If you need to extract data from a page or website there are two ways to go about it: you can do it manually or you can use a web scraping tool. There are a lot of good tools out there, some free and some premium, but if you know your way around Microsoft Excel, you don’t need any of them–and you don’t even need to know any code.
There are essentially two ways to use Excel as a scraper: the web queries method and the VBA method. Here is how you use Excel to scrape a website using each.
Scraping web data is by no means the most sophisticated thing you can use Microsoft Excel for, but it does take some knowledge that would be considered “above basic.”
Having superior Excel skills is worth it for its own sake, but if you don’t consider yourself at least at the intermediate-level, consider investing in an Excel Bootcamp to give you the prerequisite knowledge you need to get started.
The Web Queries Method
This is the most straightforward of the two methods and the one that is most friendly and accessible for non-programmers. It involves two simple procedures in Excel but it gives you less customizability and there is still a large manual aspect to it.
Step 1: Creating the Web Queries
In order for Excel to interface with the website, you are trying to scrape you will need to first select the cell in which you want a particular piece of data to appear. After that, click “data>From Web” and a new web query box will appear asking you to enter the website’s address. Enter the site you’re scraping and then press go.
The page will then load and the yellow icons will appear next to data and tables. Excel is capable of detecting any tables that are embedded in a page’s HTML and you can directly take that data, in table form, from a given website.
Step 2: Import the Data
Once you have found the data or table you are looking for, click the import button and the table will be imported into your spreadsheet. The data is now neatly arranged in rows without you having had to copy and paste a bunch of individual data points or having to spend a bunch of time formatting.
The VBA Method
The VBA method is more sophisticated and requires a deeper understanding of Excel’s programming language (VBA) as well as HTML. VBA, or visual basic for application, is sometimes commonly referred to as macros, as that is what you are primarily designing.
You need to first enable your developer tab by right-clicking on “file>cuztomize ribbon>check developer tab.” The VBA method works by writing procedures in Excel’s programming language that then tell web pages (or other programs) what to do and how Excel should be importing various data sets you want.
Building Your Script
In order for Excel to communicate with a web page, a VBA script needs to be built or copy and pasted that sends requests to the page.

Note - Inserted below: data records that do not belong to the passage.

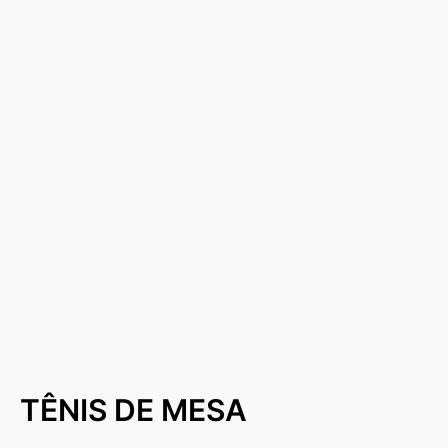
TÊNIS DE MESA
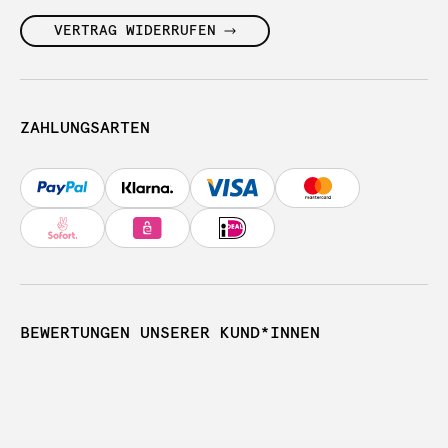
VERTRAG WIDERRUFEN
ZAHLUNGSARTEN
BEWERTUNGEN UNSERER KUND*INNEN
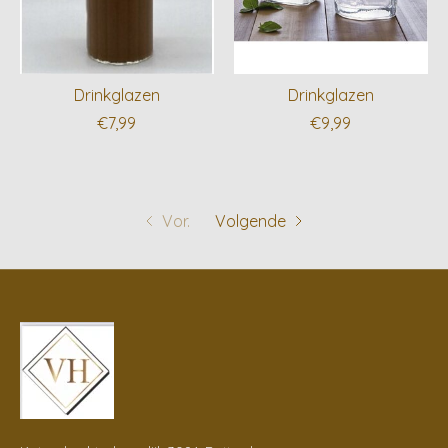
Drinkglazen
Drinkglazen
€7,99
€9,99
Vor.
Volgende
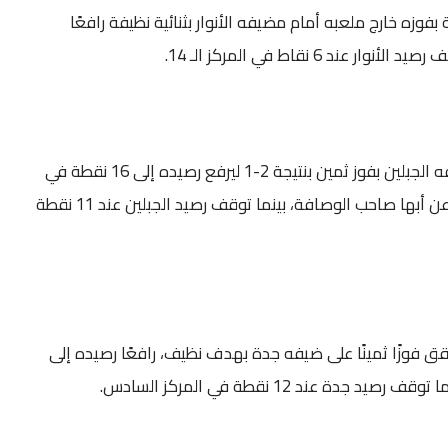
فوزه خارج ملعبه أمام مضيفه الأنوار بثنائية نظيفة رافعًا
وعاد العروبة من ملعب مضيفه الجبلين بفوز ثمين بنتيجة 2-1 ليرفع رصيده إلى 16 نقطة في
المركز الثالث بفارق الأهداف عن أبها صاحب الوصافة، بينما توقف رصيد الجبلين عند 11 نقطة
قق فوزًا ثمينًا على ضيفه جدة بهدف نظيف، رافعًا رصيده إلى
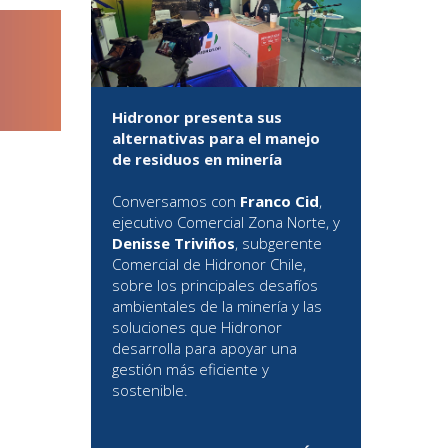
Hidronor presenta sus
alternativas para el manejo
de residuos en minería
Conversamos con
Franco Cid
,
ejecutivo Comercial Zona Norte, y
Denisse Triviños
, subgerente
Comercial de Hidronor Chile,
sobre los principales desafíos
ambientales de la minería y las
soluciones que Hidronor
desarrolla para apoyar una
gestión más eficiente y
sostenible.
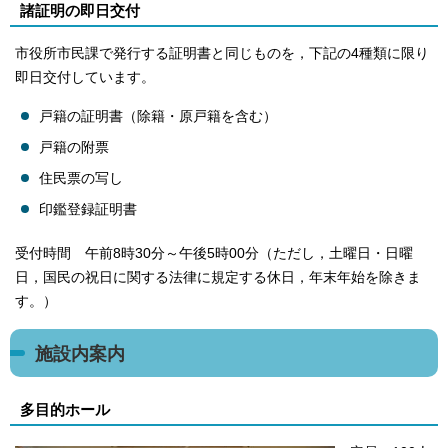
諸証明の即日交付
市役所市民課で発行する証明書と同じものを，下記の4種類に限り
即日交付しています。
戸籍の証明書（除籍・原戸籍を含む）
戸籍の附票
住民票の写し
印鑑登録証明書
受付時間 午前8時30分～午後5時00分（ただし，土曜日・日曜
日，国民の祝日に関する法律に規定する休日，年末年始を除きま
す。）
施設内案内
多目的ホール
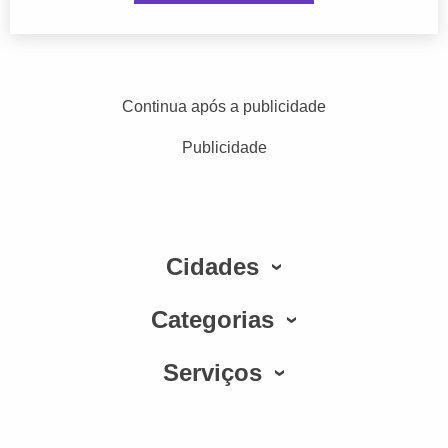
Continua após a publicidade
Publicidade
Cidades
Categorias
Serviços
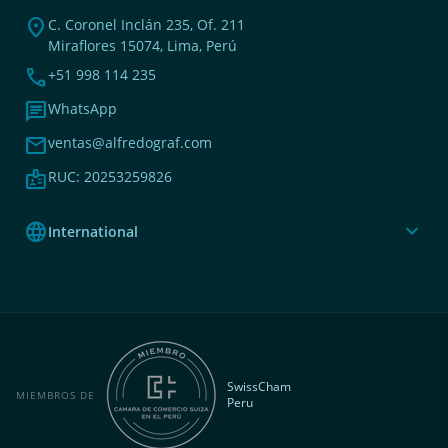
location_on
C. Coronel Inclán 235, Of. 211
Miraflores 15074, Lima, Perú
phone
+51 998 114 235
chat
WhatsApp
mail
ventas@alfredograf.com
badge
RUC: 20253259826
language
expand_more
International
SwissCham
MIEMBROS DE
Peru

VBA is often employed with XMLHTTP and utilizes common expressions to parse and extract data from websites. If you have Windows you can use WinHTTP alongside VBA as well as InternetExplorer to scrape sites.
If you don’t know any VBA but are interested in learning, these skills are in high demand regardless of the industry, since Excel is such a widely used and highly useful application. There are also plenty of forums and YouTube instructional videos to help you get started. Not only that, but there is a wide range of ready-made VBA macros that have already been created expressly for web scraping purposes that you can copy-paste directly into VBA.
Learning how to automate the extraction of data from the web to Excel sheets is useful in a wide range of applications, from investing to marketing. Whether you need to collect and organize data from the web for your business, for academic purposes, or for your own personal reasons, you don’t need any advanced coding or programming knowledge to perform what are ultimately very straightforward tasks.
So, if you were considering putting money into a web scrapping tool, you might want to ask yourself if this is something that couldn’t be solved with a little Excel knowledge.
This is not an endorsement of intensive scraping techniques that many websites expressly prohibit in their terms of service. Such techniques typically involve the use of bots which can place heavy requests on pages and servers.
Using Excel’s web queries functionality to collect publicly available information is not comparable with the aforementioned technique, and using VBA to create macros should be done with similar concerns for site terms and conditions and the pressure a macro puts on a site.